Hanya warna biru dongker dan merah marun yang dipilih. Dari atas kasur, aku hanya dibiarkan diam menyaksikannya mengepak baju.
Ia hendak pergi. Ia tak kuasa menahan rindu yang menggerogoti batinnya selama seminggu belakangan. Berkali-kali ia bergantian menyeka air mata dan mengepalkan tangannya. Ia nampak tergesa ingin segera bertemu dengan kekasihnya.
Oh, jelas aku tahu itu semua. Aku yang mengusap air matanya tiap malam. Aku yang dipeluknya tiap malam ketika ia tak sanggup menghentikan derau tangisnya. Aku yang selalu menemaninya tidur dengan tenang. Aku yang mendengarkan keluh kesah hariannya.

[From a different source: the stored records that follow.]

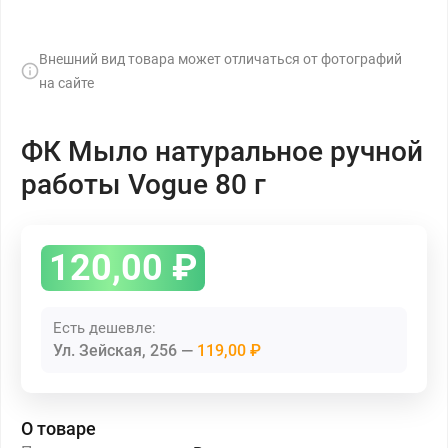
Внешний вид товара может отличаться от фотографий
на сайте
ФК Мыло натуральное ручной
работы Vogue 80 г
120,00
₽
Есть дешевле:
Ул. Зейская, 256
119,00 ₽
О товаре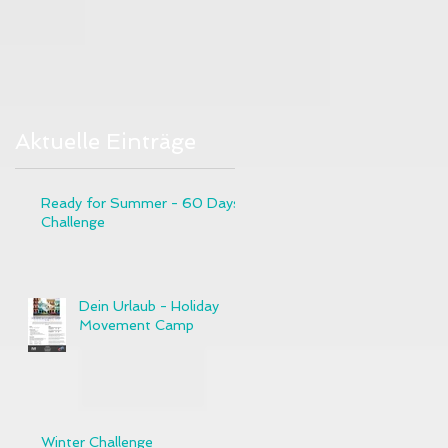
Aktuelle Einträge
Ready for Summer - 60 Days
Challenge
n
Dein Urlaub - Holiday
Movement Camp
Winter Challenge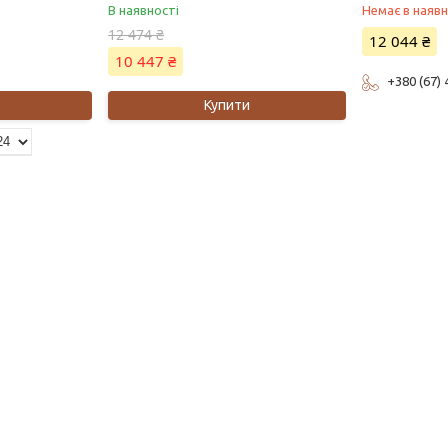
В наявності
Немає в наявн
12 474 ₴
12 044 ₴
10 447 ₴
+380 (67)
Купити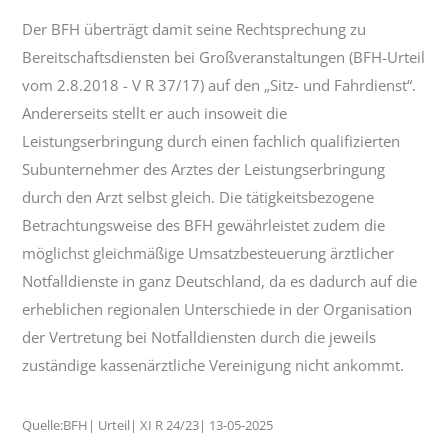
Der BFH überträgt damit seine Rechtsprechung zu
Bereitschaftsdiensten bei Großveranstaltungen (BFH-Urteil
vom 2.8.2018 - V R 37/17) auf den „Sitz- und Fahrdienst“.
Andererseits stellt er auch insoweit die
Leistungserbringung durch einen fachlich qualifizierten
Subunternehmer des Arztes der Leistungserbringung
durch den Arzt selbst gleich. Die tätigkeitsbezogene
Betrachtungsweise des BFH gewährleistet zudem die
möglichst gleichmäßige Umsatzbesteuerung ärztlicher
Notfalldienste in ganz Deutschland, da es dadurch auf die
erheblichen regionalen Unterschiede in der Organisation
der Vertretung bei Notfalldiensten durch die jeweils
zuständige kassenärztliche Vereinigung nicht ankommt.
Quelle:BFH| Urteil| XI R 24/23| 13-05-2025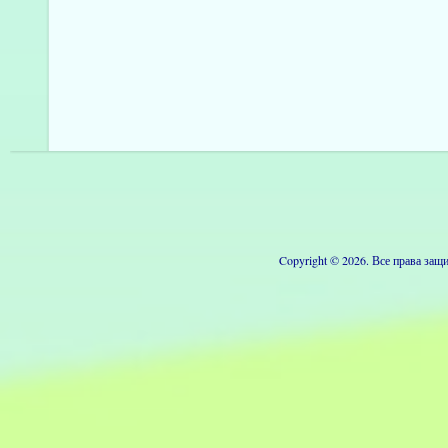
Copyright © 2026. Все права з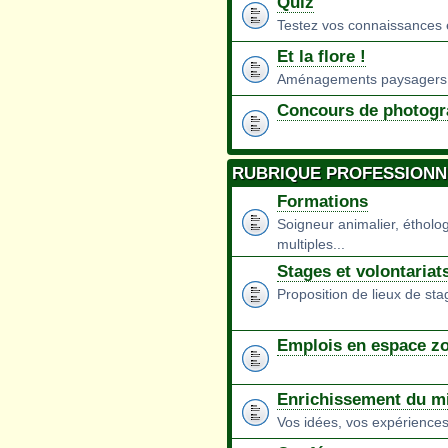
Quiz
Testez vos connaissances e
Et la flore !
Aménagements paysagers 
Concours de photogr
RUBRIQUE PROFESSIONN
Formations
Soigneur animalier, éthologu
multiples...
Stages et volontariat
Proposition de lieux de st
Emplois en espace z
Enrichissement du mi
Vos idées, vos expériences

Sedangkan kekasihnya? Apa fungsi kekasihnya? Menanyakan kabar? Memberi selamat pagi dan malam? Ah, tak perlu bertanya kabar, aku sudah tahu bagaimana raut mukanya ketika memasuki kamar. Pesan-pesan yang dikirimkan ke kekasihnya itu palsu.
Lalu kini, ketika ia tak sanggup membendung rindunya, ia siapkan baju-baju dengan warna favorit kekasihnya. Ia ingin menyenangkan hati kekasihnya dengan baju-baju itu.
Setelah semua baju masuk ke dalam tas ranselnya, ia pergi. Tak pamit.
Aku cemburu. Tapi aku tak bisa beranjak dari atas ranjang dan menahannya untuk tidak pergi. Kini aku harus melewati tiga malam panjang tanpa kehadiran tubuhnya di ruang kos bersama bantal dan kasur.